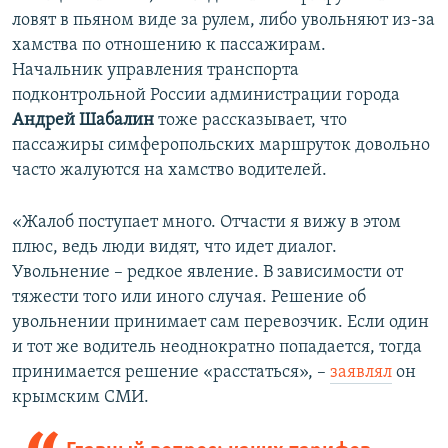
ловят в пьяном виде за рулем, либо увольняют из-за
хамства по отношению к пассажирам.
Начальник управления транспорта
подконтрольной России администрации города
Андрей Шабалин
тоже рассказывает, что
пассажиры симферопольских маршруток довольно
часто жалуются на хамство водителей.
«Жалоб поступает много. Отчасти я вижу в этом
плюс, ведь люди видят, что идет диалог.
Увольнение – редкое явление. В зависимости от
тяжести того или иного случая. Решение об
увольнении принимает сам перевозчик. Если один
и тот же водитель неоднократно попадается, тогда
принимается решение «расстаться», –
заявлял
он
крымским СМИ.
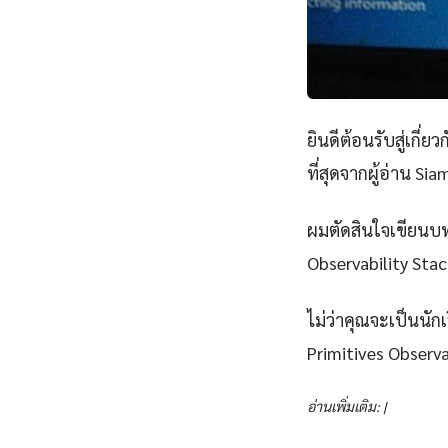
ยินดีต้อนรับสู่เกี่ยว
ที่สุดจากผู้อ่าน Si
ผมตัดสินใจเขียนบทคว
Observability Stack
ไม่ว่าคุณจะเป็นนั
Primitives Observ
อ่านเพิ่มเติม: |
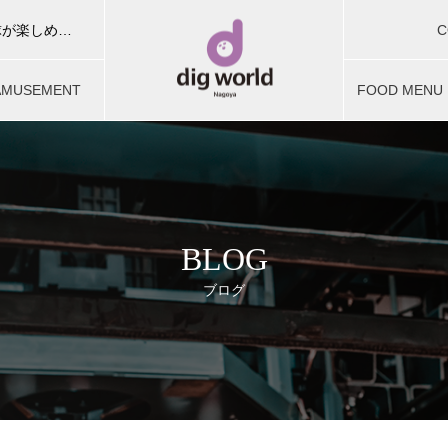
C
ディグワールド名古屋はボウリング・カラオケ・ビリヤード・卓球が楽しめる複合型アミューズメント施設。お友達やご家族、団体予約でお楽しみいただけます。
お問合せ
AMUSEMENT
FOOD MENU
ミューズメント
フードメニュ
BLOG
ブログ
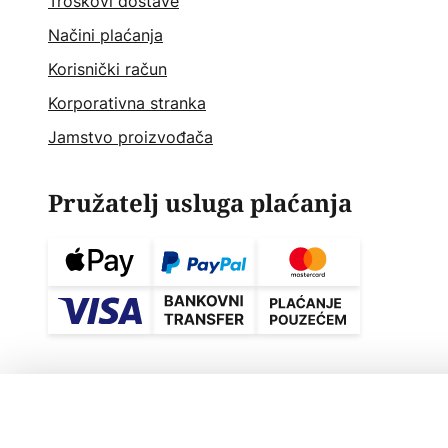
Troškovi dostave
Načini plaćanja
Korisnički račun
Korporativna stranka
Jamstvo proizvođača
Pružatelj usluga plaćanja
By Rydéns Gross stropno svjetlo, mat b
Postavke privatnosti
Pravna klauz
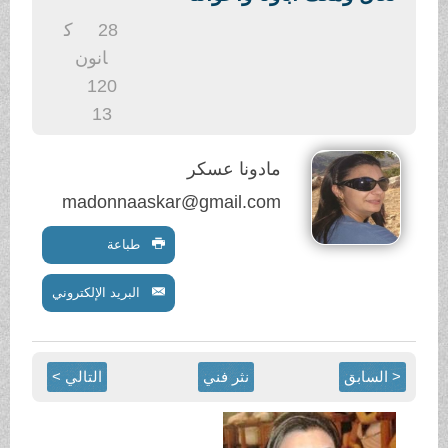
.
28
ك
انون
1
20
13
مادونا عسكر
madonnaaskar@gmail.com
طباعة
البريد الإلكتروني
< السابق
نثر فني
التالي >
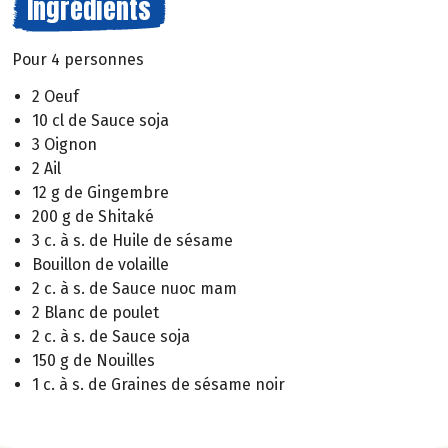
Ingrédients
Pour 4 personnes
2 Oeuf
10 cl de Sauce soja
3 Oignon
2 Ail
12 g de Gingembre
200 g de Shitaké
3 c. à s. de Huile de sésame
Bouillon de volaille
2 c. à s. de Sauce nuoc mam
2 Blanc de poulet
2 c. à s. de Sauce soja
150 g de Nouilles
1 c. à s. de Graines de sésame noir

= = = = =

_YOUR ASSIGNMENT_
Exact repeats of the lines from the first one in the data through the line containing "ディグワールド名古屋はボウリ" make up the answer. Pictures do not.

_EXERCISE SOLUTION_
ловят в пьяном виде за рулем, либо увольняют из-за
хамства по отношению к пассажирам.
Начальник управления транспорта
подконтрольной России администрации города
Андрей Шабалин
тоже рассказывает, что
пассажиры симферопольских маршруток довольно
часто жалуются на хамство водителей.
«Жалоб поступает много. Отчасти я вижу в этом
плюс, ведь люди видят, что идет диалог.
Увольнение – редкое явление. В зависимости от
тяжести того или иного случая. Решение об
увольнении принимает сам перевозчик. Если один
и тот же водитель неоднократно попадается, тогда
принимается решение «расстаться», –
заявлял
он
крымским СМИ.
ยินดีต้อนรับสู่เกี่ยว
ที่สุดจากผู้อ่าน Si
ผมตัดสินใจเขียนบทคว
Observability Stack
ไม่ว่าคุณจะเป็นนั
Primitives Observ
อ่านเพิ่มเติม: |
C
ディグワールド名古屋はボウリング・カラオケ・ビリヤード・卓球が楽しめる複合型アミューズメント施設。お友達やご家族、団体予約でお楽しみいただけます。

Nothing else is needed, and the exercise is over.